Center for Public Health Research, Medical School, Nanjing University, Nanjing, China.
School of Life Sciences, Ningxia University, Yinchuan, P.R. China.
PLoS Pathog. 2021 May 11;17(5):e1009587. doi: 10.1371/journal.ppat.1009587. eCollection 2021 May.
Severe fever with thrombocytopenia syndrome virus (SFTSV) is a tick-borne emerging phlebovirus with high mortality rates of 6.0 to 30%. SFTSV infection is characterized by high fever, thrombocytopenia, leukopenia, hemorrhage and multiple organ failures. Currently, specific therapies and vaccines remain elusive. Suitable small animal models are urgently needed to elucidate the pathogenesis and evaluate the potential drug and vaccine for SFTSV infection. Previous models presented only mild or no pathogenesis of SFTS, limiting their applications in SFTSV infection. Therefore, it is an urgent need to develop a small animal model for the investigation of SFTSV pathogenesis and evaluation of therapeutics. In the current report, we developed a SFTSV infection model based on the HuPBL-NCG mice that recapitulates many pathological characteristics of SFTSV infection in humans. Virus-induced histopathological changes were identified in spleen, lung, kidney, and liver. SFTSV was colocalized with macrophages in the spleen and liver, suggesting that the macrophages in the spleen and liver could be the principle target cells of SFTSV. In addition, histological analysis showed that the vascular endothelium integrity was severely disrupted upon viral infection along with depletion of platelets. In vitro cellular assays further revealed that SFTSV infection increased the vascular permeability of endothelial cells by promoting tyrosine phosphorylation and internalization of the adhesion molecule vascular endothelial (VE)-cadherin, a critical component of endothelial integrity. In addition, we found that both virus infection and pathogen-induced exuberant cytokine release dramatically contributed to the vascular endothelial injury. We elucidated the pathogenic mechanisms of hemorrhage syndrome and developed a humanized mouse model for SFTSV infection, which should be helpful for anti-SFTSV therapy and pathogenesis study.

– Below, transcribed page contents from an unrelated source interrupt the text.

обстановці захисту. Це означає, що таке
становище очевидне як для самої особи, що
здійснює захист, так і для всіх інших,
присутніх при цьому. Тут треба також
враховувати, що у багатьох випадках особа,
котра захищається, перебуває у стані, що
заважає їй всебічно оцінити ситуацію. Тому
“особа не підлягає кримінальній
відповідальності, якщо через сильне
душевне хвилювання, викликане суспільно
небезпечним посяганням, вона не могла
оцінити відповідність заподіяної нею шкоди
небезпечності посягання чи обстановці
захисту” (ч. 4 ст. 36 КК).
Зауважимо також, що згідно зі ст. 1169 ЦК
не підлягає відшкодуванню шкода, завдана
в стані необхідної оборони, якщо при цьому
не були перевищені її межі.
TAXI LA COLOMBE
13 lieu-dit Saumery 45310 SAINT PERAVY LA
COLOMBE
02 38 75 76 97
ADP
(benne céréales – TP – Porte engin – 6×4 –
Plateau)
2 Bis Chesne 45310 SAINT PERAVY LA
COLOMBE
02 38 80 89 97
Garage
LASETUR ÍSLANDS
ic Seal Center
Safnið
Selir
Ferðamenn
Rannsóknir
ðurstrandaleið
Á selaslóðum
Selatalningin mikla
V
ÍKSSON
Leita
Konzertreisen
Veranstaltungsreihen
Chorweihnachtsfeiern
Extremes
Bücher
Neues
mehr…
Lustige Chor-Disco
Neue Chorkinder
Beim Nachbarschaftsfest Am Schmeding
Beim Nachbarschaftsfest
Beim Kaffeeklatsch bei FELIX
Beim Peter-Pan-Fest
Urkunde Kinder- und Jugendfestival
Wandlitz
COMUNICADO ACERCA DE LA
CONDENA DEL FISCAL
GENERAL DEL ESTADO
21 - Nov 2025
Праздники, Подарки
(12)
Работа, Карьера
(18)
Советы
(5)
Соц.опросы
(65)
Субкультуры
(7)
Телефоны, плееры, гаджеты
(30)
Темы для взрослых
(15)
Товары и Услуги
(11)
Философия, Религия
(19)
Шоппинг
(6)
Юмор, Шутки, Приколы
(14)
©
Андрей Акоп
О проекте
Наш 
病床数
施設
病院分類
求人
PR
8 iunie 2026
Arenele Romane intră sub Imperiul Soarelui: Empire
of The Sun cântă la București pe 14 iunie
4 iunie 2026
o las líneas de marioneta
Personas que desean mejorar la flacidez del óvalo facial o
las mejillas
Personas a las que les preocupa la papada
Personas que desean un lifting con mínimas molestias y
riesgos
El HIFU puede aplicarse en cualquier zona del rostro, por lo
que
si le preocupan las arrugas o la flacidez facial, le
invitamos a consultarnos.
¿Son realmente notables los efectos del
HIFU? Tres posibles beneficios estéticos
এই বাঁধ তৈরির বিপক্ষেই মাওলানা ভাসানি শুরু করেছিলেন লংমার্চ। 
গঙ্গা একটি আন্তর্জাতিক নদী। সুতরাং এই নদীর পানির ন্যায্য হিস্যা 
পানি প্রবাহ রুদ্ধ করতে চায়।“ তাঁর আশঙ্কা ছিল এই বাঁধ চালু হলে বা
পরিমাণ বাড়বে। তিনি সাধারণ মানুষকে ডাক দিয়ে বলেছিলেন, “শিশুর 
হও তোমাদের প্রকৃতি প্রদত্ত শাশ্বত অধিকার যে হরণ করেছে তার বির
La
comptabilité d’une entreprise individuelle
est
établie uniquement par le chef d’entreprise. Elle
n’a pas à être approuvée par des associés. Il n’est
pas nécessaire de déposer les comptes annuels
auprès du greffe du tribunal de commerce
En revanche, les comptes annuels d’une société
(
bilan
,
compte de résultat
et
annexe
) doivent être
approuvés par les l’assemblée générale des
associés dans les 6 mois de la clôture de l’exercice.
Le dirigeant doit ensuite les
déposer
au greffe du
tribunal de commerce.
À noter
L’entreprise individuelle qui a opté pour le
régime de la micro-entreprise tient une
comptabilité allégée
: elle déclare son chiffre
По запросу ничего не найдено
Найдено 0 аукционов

严重发热伴血小板减少综合征病毒(SFTSV)是一种蜱传新兴的黄病毒,死亡率高达 6.0%至 30%。SFTSV 感染的特征是高热、血小板减少、白细胞减少、出血和多器官衰竭。目前,仍然缺乏特异性治疗方法和疫苗。迫切需要合适的小动物模型来阐明发病机制,并评估 SFTSV 感染的潜在药物和疫苗。以前的模型仅表现出轻微或没有 SFTS 的发病机制,限制了它们在 SFTSV 感染中的应用。因此,迫切需要开发一种用于研究 SFTSV 发病机制和评估治疗方法的小动物模型。在本报告中,我们基于 HuPBL-NCG 小鼠开发了一种 SFTSV 感染模型,该模型再现了 SFTSV 感染在人类中的许多病理特征。在脾脏、肺、肾和肝中鉴定出病毒诱导的组织病理学变化。SFTSV 与巨噬细胞在脾脏和肝脏中聚集,表明脾脏和肝脏中的巨噬细胞可能是 SFTSV 的主要靶细胞。此外,组织学分析表明,病毒感染伴随着血小板耗竭,严重破坏了血管内皮的完整性。体外细胞分析进一步表明,SFTSV 通过促进粘着分子血管内皮钙黏蛋白(VE-cadherin)的酪氨酸磷酸化和内化,增加内皮细胞的血管通透性,VE-cadherin 是内皮完整性的关键组成部分。此外,我们发现病毒感染和病原体诱导的细胞因子过度释放都显著导致了血管内皮损伤。我们阐明了出血综合征的发病机制,并开发了一种 SFTSV 感染的人源化小鼠模型,这应该有助于抗 SFTSV 治疗和发病机制研究。